The Anderson Report

CHAPTER 22
HOSTILITY TO MEDICAL PROFESSION

One of the great dangers of scientology is that it poisons the minds of its followers against the medical profession and generates an abhorrence of medical treatment generally, and psychiatric and psychological treatment in particular.

Hubbard seldom refers to the medical profession without using the occasion to attack and vilify it in the most intemperate manner. He has an irrational obsession about the techniques of psychiatric treatment. He is completely intolerant of opposition or criticism, and he resorts to almost incoherent, hysterical, low grade abuse whenever he believes himself or scientology to have been attacked and often when no such occasion exists. His special targets are psychiatrists and psychologists, whose realm is the mind. Concerning psycho-surgery and ECT, which have their proper use in the successful treatment of the mentally ill, Hubbard makes a number of completely untrue and unjustifiable statements.

Typically Hubbardian inaccuracy and falsity abound in his attacks upon the medical profession and its techniques. Examples of Hubbard's hostility which follow are given to illustrate the nature and degree of his intemperate abuse, and the imbalance of the mind which produces it; these examples are not to be taken as being statements which are even vaguely related to fact.

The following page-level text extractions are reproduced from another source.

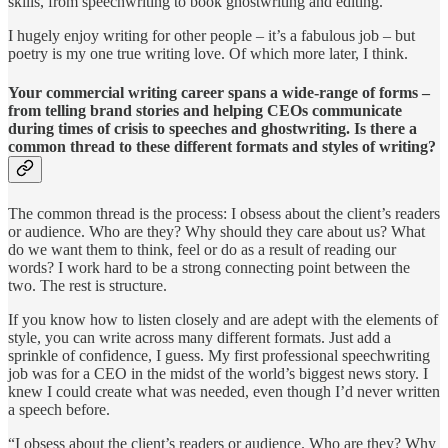
skills, from speechwriting to book ghostwriting and editing.
I hugely enjoy writing for other people – it’s a fabulous job – but
poetry is my one true writing love. Of which more later, I think.
Your commercial writing career spans a wide-range of forms –
from telling brand stories and helping CEOs communicate
during times of crisis to speeches and ghostwriting. Is there a
common thread to these different formats and styles of writing?
The common thread is the process: I obsess about the client’s readers
or audience. Who are they? Why should they care about us? What
do we want them to think, feel or do as a result of reading our
words? I work hard to be a strong connecting point between the
two. The rest is structure.
If you know how to listen closely and are adept with the elements of
style, you can write across many different formats. Just add a
sprinkle of confidence, I guess. My first professional speechwriting
job was for a CEO in the midst of the world’s biggest news story. I
knew I could create what was needed, even though I’d never written
a speech before.
“I obsess about the client’s readers or audience. Who are they? Why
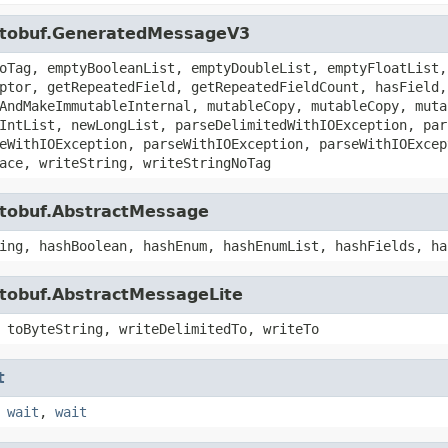
rotobuf.GeneratedMessageV3
oTag, emptyBooleanList, emptyDoubleList, emptyFloatList,
ptor, getRepeatedField, getRepeatedFieldCount, hasField,
AndMakeImmutableInternal, mutableCopy, mutableCopy, muta
IntList, newLongList, parseDelimitedWithIOException, par
eWithIOException, parseWithIOException, parseWithIOExcep
ace, writeString, writeStringNoTag
otobuf.AbstractMessage
ing, hashBoolean, hashEnum, hashEnumList, hashFields, ha
otobuf.AbstractMessageLite
 toByteString, writeDelimitedTo, writeTo
t
,
wait
,
wait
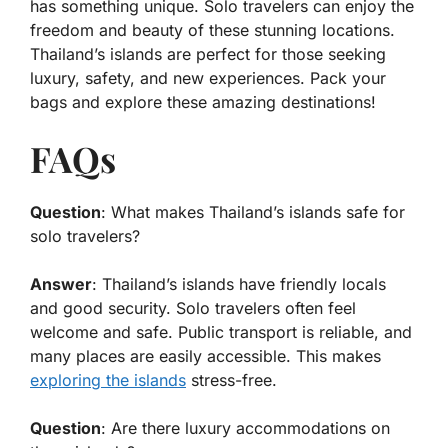
has something unique. Solo travelers can enjoy the
freedom and beauty of these stunning locations.
Thailand’s islands are perfect for those seeking
luxury, safety, and new experiences. Pack your
bags and explore these amazing destinations!
FAQs
Question
: What makes Thailand’s islands safe for
solo travelers?
Answer
: Thailand’s islands have friendly locals
and good security. Solo travelers often feel
welcome and safe. Public transport is reliable, and
many places are easily accessible. This makes
exploring the islands
stress-free.
Question
: Are there luxury accommodations on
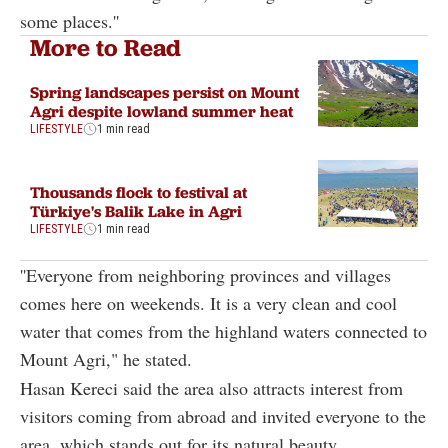
some places.''
More to Read
Spring landscapes persist on Mount
Agri despite lowland summer heat
LIFESTYLE
1 min read
Thousands flock to festival at
Türkiye's Balik Lake in Agri
LIFESTYLE
1 min read
''Everyone from neighboring provinces and villages
comes here on weekends. It is a very clean and cool
water that comes from the highland waters connected to
Mount Agri," he stated.
Hasan Kereci said the area also attracts interest from
visitors coming from abroad and invited everyone to the
area, which stands out for its natural beauty.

In Dianetics: MSMH, in an introductory chapter, Hubbard seeks to frighten the reader away from orthodox medical treatment by the following extravagant passage: -

"According to a modern writer, the single advance of psycho-therapy was clean quarters for the madman. In terms of brutality in treatment of the insane, the methods of the shaman or Bedlam have been exceeded by the 'civilized' techniques of destroying nerve tissue with the violence of shock and surgery, treatments which were not warranted by the results obtained and which would not have been tolerated in the meanest primitive society, since they reduce the victim to mere zombyism, destroying most of his personality and ambition and leaving him nothing more than a manageable animal. Far from an indictment of the practices of the 'neuro-surgeon' and the ice-pick which he thrusts and twists into insane minds, they are brought forth only to demonstrate the depths of desperation man can reach when confronted with the seemingly unsolvable problem of deranged minds."
The following passages from a later chapter in the same book are in similar vein:
"The auditor should be extremely cautious, at least for the next twenty years, about any case which has been institutionalised, for he may be getting a case with iatrogenic psychosis - caused by doctors - in addition to the patient's other engrams. Dianetics may help a mind a little in which the brain had been 'ice-picked' or 'apple-cored', but it cannot cure such insanity until some clever biologist finds a way to grow a new brain. Electric shock cases are equivocal: they may or may not respond to treatment, for brain tissue may have been burned away to a point where the brain cannot function normally."

"The 'tests' and 'experiments' with human brain vivisection in institutions are not, unfortunately, valid, For all the pain and trouble and destruction caused by these 'experiments,' they were done without a proper knowledge of aberration and mental derangement."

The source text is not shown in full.